Брови доктора Груберта подпрыгнули вверх, и некоторое время он с искаженным лицом молча смотрел на коричнево-розовую, в каких-то прозрачных кружевах, средних лет женщину, лежащую на траве, усыпанной фиолетовыми цветами. Женщина склонила набок голову, и русые, с золотом, завитые волосы почти закрыли ей левую грудь, так что торчал только густого шоколадного цвета длинный сосок. Другая грудь была совершенно обнажена. Темно-каштановые колечки ее лобка тоже были слегка приоткрыты, и доктор Груберт со стыдом и поднявшейся изнутри ненавистью к ней вспомнил, как двадцать один год назад он держал ее судорожно разведенные в воздухе ноги в то время, как мокрый и красный затылочек Майкла, разрывая материнскую плоть, вылупливался на свет.
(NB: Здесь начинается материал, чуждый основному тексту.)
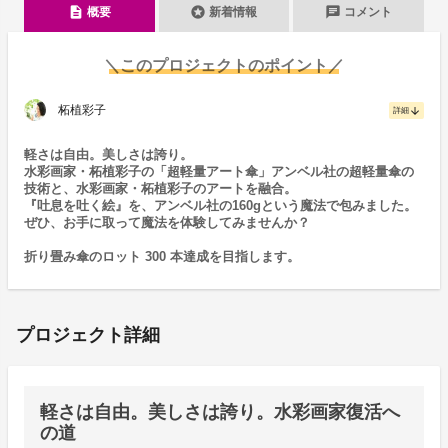
description
stars
chat
概要
新着情報
コメント
＼このプロジェクトのポイント／
柘植彩子
arrow_downward
詳細
軽さは自由。美しさは誇り。
水彩画家・柘植彩子の「超軽量アート傘」アンベル社の超軽量傘の
技術と、水彩画家・柘植彩子のアートを融合。
『吐息を吐く絵』を、アンベル社の160gという魔法で包みました。
ぜひ、お手に取って魔法を体験してみませんか？
折り畳み傘のロット 300 本達成を目指します。
プロジェクト詳細
軽さは自由。美しさは誇り。水彩画家復活へ
の道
Самым отталкивающим на снимке было то нагло-смущенное выражение ее лица, которое он не выносил.
Только теперь, окончательно расставшись с нею, доктор Груберт понял, что действительно невыносимым испытанием за годы их совместной жизни были не скандалы и не разность интересов, не ее вульгарность и суетность – нет, самым тяжелым была эта наглая улыбка, эта назойливая веселость, за которой просвечивала боль от его постоянного равнодушия к ней и попытка скрыть это равнодушие ото всех.
В глубине души он догадывался, каково ей было в одиночку разыгрывать семейное счастье, наряжаясь, красясь, декольтируясь, отпуская вольные шутки и намеки, но он не хотел лишнего подтверждения своих догадок и потому всякий раз брезгливо кривился, как только Айрис начинала, как говорил он себе, «дурачить публику».
В последнее время, незадолго до того, как они окончательно расстались, выражение ее лица в присутствии посторонних стало, на его взгляд, почти идиотическим.
Доктор Груберт чувствовал, что этот приклеенный оскал ослепительных зубных коронок громче всяких слов кричал всем и каждому, что Айрис раздавлена его нелюбовью, изуродована, и тут уж ничего не поделаешь, так что и эта вызывающая выходка с фотографией была не случайностью, а продолжением давно начавшегося разрушения.